Bounding box prediction data:
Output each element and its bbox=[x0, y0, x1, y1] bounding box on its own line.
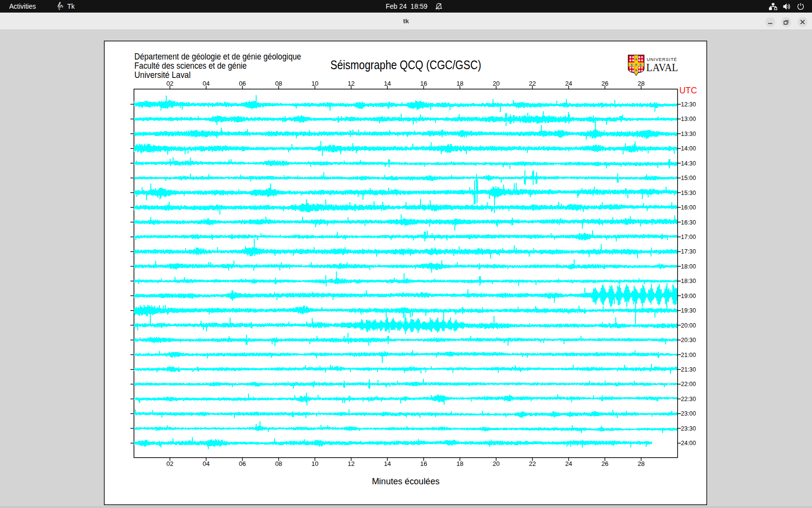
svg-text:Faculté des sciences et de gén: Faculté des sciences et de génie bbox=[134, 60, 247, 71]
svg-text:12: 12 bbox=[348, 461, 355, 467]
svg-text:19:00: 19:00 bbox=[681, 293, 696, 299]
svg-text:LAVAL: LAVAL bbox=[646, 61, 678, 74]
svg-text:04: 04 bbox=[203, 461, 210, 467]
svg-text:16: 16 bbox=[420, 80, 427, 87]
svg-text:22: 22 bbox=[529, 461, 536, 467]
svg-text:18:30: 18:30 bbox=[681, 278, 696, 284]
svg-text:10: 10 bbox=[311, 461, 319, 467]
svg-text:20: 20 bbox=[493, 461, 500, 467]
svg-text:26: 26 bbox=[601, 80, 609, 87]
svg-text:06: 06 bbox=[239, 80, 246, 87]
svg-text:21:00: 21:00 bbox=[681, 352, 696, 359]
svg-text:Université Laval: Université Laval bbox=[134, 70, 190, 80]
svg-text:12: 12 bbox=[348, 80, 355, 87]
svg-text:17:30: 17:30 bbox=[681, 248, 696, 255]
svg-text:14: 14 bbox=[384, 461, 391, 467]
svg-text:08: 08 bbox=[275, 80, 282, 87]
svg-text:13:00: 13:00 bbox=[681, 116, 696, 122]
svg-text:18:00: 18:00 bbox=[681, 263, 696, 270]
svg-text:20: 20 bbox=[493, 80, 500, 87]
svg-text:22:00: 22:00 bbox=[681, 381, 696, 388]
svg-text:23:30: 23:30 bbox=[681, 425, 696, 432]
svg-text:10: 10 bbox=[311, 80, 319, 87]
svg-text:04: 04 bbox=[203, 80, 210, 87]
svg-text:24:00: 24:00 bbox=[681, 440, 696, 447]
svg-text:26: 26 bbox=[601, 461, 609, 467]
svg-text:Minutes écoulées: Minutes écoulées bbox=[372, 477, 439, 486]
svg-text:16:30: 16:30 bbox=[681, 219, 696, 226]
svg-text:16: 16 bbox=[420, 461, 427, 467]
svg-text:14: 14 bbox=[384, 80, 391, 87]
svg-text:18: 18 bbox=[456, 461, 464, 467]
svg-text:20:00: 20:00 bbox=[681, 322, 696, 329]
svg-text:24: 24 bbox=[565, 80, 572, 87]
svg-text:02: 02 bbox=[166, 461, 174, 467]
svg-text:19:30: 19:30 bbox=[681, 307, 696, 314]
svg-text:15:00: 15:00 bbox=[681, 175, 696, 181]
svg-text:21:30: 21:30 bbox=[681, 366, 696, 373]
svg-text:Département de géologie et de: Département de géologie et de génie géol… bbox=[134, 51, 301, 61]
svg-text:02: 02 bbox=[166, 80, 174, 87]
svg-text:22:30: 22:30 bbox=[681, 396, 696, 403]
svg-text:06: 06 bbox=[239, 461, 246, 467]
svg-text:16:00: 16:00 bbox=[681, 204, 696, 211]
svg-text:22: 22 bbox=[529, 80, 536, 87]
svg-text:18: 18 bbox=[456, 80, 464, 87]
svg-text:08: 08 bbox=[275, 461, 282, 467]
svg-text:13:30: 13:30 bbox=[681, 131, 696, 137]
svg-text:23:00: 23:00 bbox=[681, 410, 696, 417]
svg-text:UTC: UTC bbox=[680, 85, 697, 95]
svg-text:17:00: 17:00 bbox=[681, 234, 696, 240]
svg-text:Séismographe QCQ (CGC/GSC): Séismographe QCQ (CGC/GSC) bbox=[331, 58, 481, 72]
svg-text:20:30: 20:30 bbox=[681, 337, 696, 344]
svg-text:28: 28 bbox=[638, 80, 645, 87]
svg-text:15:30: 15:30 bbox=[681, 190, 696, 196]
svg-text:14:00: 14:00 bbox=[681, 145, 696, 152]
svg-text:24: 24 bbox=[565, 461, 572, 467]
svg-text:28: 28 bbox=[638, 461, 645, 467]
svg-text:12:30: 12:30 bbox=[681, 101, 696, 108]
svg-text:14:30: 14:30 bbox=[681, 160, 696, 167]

(What to do): The expected output is every entry above, retyped exactly, with the pictures removed.

(Response for this exercise):
Output each element and its bbox=[x0, y0, x1, y1] bounding box on its own line.
svg-text:Faculté des sciences et de gén: Faculté des sciences et de génie bbox=[134, 60, 247, 71]
svg-text:12: 12 bbox=[348, 461, 355, 467]
svg-text:19:00: 19:00 bbox=[681, 293, 696, 299]
svg-text:LAVAL: LAVAL bbox=[646, 61, 678, 74]
svg-text:04: 04 bbox=[203, 461, 210, 467]
svg-text:16: 16 bbox=[420, 80, 427, 87]
svg-text:22: 22 bbox=[529, 461, 536, 467]
svg-text:18:30: 18:30 bbox=[681, 278, 696, 284]
svg-text:10: 10 bbox=[311, 461, 319, 467]
svg-text:20: 20 bbox=[493, 461, 500, 467]
svg-text:26: 26 bbox=[601, 80, 609, 87]
svg-text:06: 06 bbox=[239, 80, 246, 87]
svg-text:21:00: 21:00 bbox=[681, 352, 696, 359]
svg-text:Université Laval: Université Laval bbox=[134, 70, 190, 80]
svg-text:12: 12 bbox=[348, 80, 355, 87]
svg-text:17:30: 17:30 bbox=[681, 248, 696, 255]
svg-text:14: 14 bbox=[384, 461, 391, 467]
svg-text:08: 08 bbox=[275, 80, 282, 87]
svg-text:13:00: 13:00 bbox=[681, 116, 696, 122]
svg-text:18:00: 18:00 bbox=[681, 263, 696, 270]
svg-text:20: 20 bbox=[493, 80, 500, 87]
svg-text:22:00: 22:00 bbox=[681, 381, 696, 388]
svg-text:23:30: 23:30 bbox=[681, 425, 696, 432]
svg-text:10: 10 bbox=[311, 80, 319, 87]
svg-text:04: 04 bbox=[203, 80, 210, 87]
svg-text:24:00: 24:00 bbox=[681, 440, 696, 447]
svg-text:26: 26 bbox=[601, 461, 609, 467]
svg-text:Minutes écoulées: Minutes écoulées bbox=[372, 477, 439, 486]
svg-text:16:30: 16:30 bbox=[681, 219, 696, 226]
svg-text:16: 16 bbox=[420, 461, 427, 467]
svg-text:14: 14 bbox=[384, 80, 391, 87]
svg-text:18: 18 bbox=[456, 461, 464, 467]
svg-text:20:00: 20:00 bbox=[681, 322, 696, 329]
svg-text:24: 24 bbox=[565, 80, 572, 87]
svg-text:02: 02 bbox=[166, 461, 174, 467]
svg-text:19:30: 19:30 bbox=[681, 307, 696, 314]
svg-text:15:00: 15:00 bbox=[681, 175, 696, 181]
svg-text:21:30: 21:30 bbox=[681, 366, 696, 373]
svg-text:Département de géologie et de: Département de géologie et de génie géol… bbox=[134, 51, 301, 61]
svg-text:02: 02 bbox=[166, 80, 174, 87]
svg-text:22:30: 22:30 bbox=[681, 396, 696, 403]
svg-text:06: 06 bbox=[239, 461, 246, 467]
svg-text:16:00: 16:00 bbox=[681, 204, 696, 211]
svg-text:22: 22 bbox=[529, 80, 536, 87]
svg-text:18: 18 bbox=[456, 80, 464, 87]
svg-text:08: 08 bbox=[275, 461, 282, 467]
svg-text:13:30: 13:30 bbox=[681, 131, 696, 137]
svg-text:23:00: 23:00 bbox=[681, 410, 696, 417]
svg-text:UTC: UTC bbox=[680, 85, 697, 95]
svg-text:17:00: 17:00 bbox=[681, 234, 696, 240]
svg-text:Séismographe QCQ (CGC/GSC): Séismographe QCQ (CGC/GSC) bbox=[331, 58, 481, 72]
svg-text:20:30: 20:30 bbox=[681, 337, 696, 344]
svg-text:28: 28 bbox=[638, 80, 645, 87]
svg-text:15:30: 15:30 bbox=[681, 190, 696, 196]
svg-text:14:00: 14:00 bbox=[681, 145, 696, 152]
svg-text:24: 24 bbox=[565, 461, 572, 467]
svg-text:28: 28 bbox=[638, 461, 645, 467]
svg-text:12:30: 12:30 bbox=[681, 101, 696, 108]
svg-text:14:30: 14:30 bbox=[681, 160, 696, 167]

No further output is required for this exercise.